=== Section Start ===

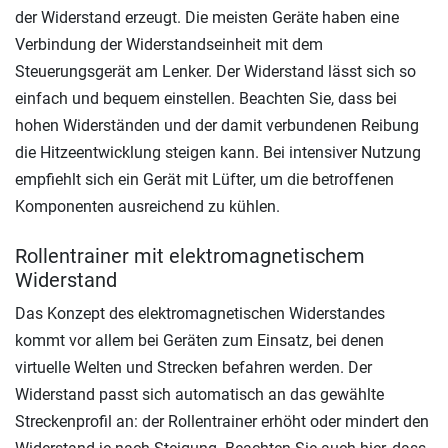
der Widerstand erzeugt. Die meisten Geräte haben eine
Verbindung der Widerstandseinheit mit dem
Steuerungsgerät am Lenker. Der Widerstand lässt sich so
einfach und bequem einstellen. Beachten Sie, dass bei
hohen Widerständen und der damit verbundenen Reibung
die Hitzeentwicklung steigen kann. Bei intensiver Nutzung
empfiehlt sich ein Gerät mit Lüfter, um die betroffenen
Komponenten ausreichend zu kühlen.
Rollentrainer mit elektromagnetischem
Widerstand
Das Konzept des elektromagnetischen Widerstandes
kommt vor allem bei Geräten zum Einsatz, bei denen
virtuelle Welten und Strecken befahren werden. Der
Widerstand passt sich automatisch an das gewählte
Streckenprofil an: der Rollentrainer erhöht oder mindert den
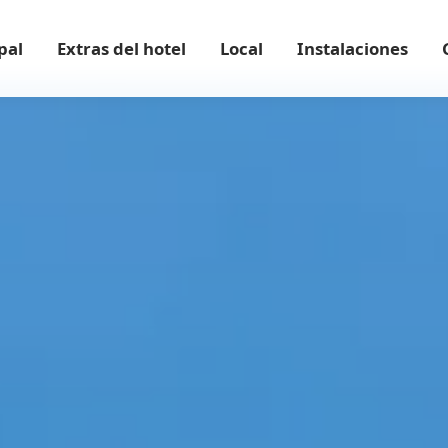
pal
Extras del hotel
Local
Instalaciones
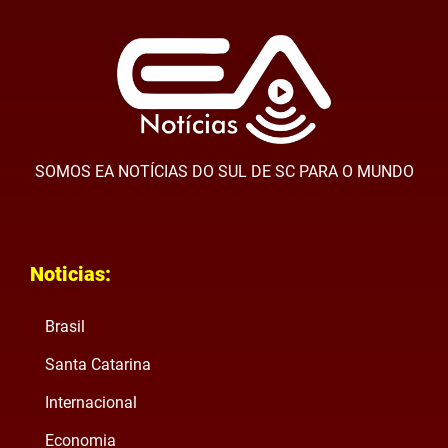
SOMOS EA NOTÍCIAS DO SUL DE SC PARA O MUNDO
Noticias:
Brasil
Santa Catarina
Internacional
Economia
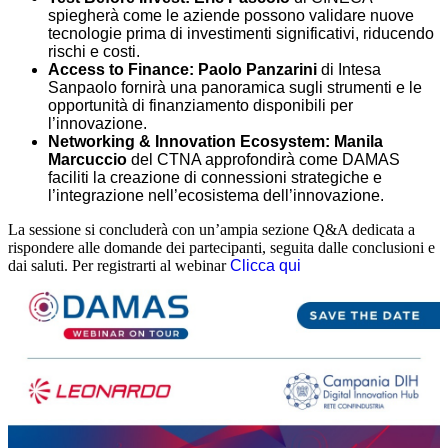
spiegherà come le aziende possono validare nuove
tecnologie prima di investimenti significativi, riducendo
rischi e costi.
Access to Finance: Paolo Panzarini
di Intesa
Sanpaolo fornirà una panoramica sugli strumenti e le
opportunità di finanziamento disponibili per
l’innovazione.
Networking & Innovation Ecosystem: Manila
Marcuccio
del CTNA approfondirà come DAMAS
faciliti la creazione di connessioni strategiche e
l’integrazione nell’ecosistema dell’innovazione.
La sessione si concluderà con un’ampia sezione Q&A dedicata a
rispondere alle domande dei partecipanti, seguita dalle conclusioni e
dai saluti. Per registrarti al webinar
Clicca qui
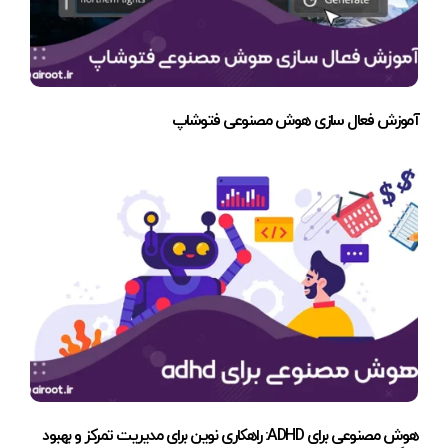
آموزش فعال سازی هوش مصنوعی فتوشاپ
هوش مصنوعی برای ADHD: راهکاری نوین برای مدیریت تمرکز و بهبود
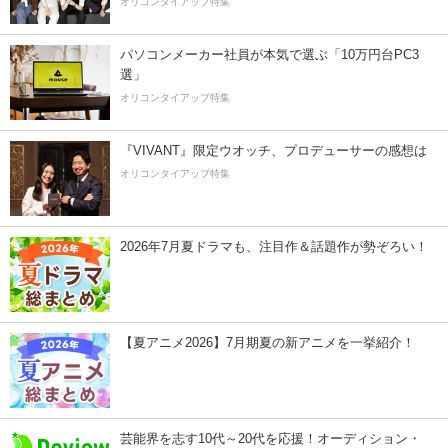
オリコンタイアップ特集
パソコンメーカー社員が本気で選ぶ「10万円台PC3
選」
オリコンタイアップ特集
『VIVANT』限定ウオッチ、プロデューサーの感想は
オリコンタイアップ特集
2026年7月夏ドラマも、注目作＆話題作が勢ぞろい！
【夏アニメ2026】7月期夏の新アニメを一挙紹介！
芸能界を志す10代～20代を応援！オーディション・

=== Section End ===
=== Section Start ===

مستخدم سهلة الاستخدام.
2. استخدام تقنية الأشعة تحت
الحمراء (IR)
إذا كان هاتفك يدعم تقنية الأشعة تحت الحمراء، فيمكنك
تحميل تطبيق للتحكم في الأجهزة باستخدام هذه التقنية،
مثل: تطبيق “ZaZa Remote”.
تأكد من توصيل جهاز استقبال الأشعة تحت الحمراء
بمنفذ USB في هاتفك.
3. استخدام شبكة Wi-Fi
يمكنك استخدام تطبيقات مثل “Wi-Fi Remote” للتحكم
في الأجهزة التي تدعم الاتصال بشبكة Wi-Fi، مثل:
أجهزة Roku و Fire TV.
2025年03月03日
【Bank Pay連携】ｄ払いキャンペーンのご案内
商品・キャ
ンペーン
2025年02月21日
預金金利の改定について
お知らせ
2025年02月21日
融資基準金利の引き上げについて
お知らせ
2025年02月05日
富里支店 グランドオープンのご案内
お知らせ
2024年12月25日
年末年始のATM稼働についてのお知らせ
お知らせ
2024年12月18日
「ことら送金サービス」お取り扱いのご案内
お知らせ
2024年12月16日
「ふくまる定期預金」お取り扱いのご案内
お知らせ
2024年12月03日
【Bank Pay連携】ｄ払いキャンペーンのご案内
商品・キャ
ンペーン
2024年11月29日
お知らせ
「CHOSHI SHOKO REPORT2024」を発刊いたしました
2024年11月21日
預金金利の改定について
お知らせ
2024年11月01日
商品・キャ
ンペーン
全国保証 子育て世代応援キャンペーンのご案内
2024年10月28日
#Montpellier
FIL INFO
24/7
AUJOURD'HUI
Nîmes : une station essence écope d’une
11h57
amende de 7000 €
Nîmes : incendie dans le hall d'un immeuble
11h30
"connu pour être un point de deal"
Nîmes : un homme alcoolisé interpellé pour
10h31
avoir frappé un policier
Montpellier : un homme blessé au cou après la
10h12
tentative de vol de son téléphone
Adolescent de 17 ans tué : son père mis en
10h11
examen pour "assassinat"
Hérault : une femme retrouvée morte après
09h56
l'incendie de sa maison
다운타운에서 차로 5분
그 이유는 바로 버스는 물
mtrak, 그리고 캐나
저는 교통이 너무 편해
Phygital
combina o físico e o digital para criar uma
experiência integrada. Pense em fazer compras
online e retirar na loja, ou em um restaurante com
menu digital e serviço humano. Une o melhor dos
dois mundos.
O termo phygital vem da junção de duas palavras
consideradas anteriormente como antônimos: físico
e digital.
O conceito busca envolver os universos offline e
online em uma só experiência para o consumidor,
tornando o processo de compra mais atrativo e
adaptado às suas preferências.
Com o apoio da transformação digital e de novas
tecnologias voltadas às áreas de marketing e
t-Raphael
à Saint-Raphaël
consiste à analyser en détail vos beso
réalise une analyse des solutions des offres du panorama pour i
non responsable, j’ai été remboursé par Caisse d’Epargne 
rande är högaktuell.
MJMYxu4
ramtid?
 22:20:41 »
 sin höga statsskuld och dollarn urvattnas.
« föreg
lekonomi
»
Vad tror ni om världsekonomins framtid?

=== Section End ===
=== Section Start ===

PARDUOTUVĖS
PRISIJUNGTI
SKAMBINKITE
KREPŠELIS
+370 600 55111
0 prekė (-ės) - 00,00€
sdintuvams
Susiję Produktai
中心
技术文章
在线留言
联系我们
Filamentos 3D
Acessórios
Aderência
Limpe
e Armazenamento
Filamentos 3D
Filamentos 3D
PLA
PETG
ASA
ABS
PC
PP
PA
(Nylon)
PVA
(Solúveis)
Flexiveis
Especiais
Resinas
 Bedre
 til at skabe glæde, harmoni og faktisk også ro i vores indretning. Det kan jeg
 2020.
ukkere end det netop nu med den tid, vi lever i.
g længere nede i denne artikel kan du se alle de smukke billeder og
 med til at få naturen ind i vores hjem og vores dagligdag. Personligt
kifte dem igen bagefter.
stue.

=== Section End ===

#### [About this exercise]
Every line of the entries above that holds "incendie" should be copied out.

#### [Solved exercise]
Nîmes : incendie dans le hall d'un immeuble
l'incendie de sa maison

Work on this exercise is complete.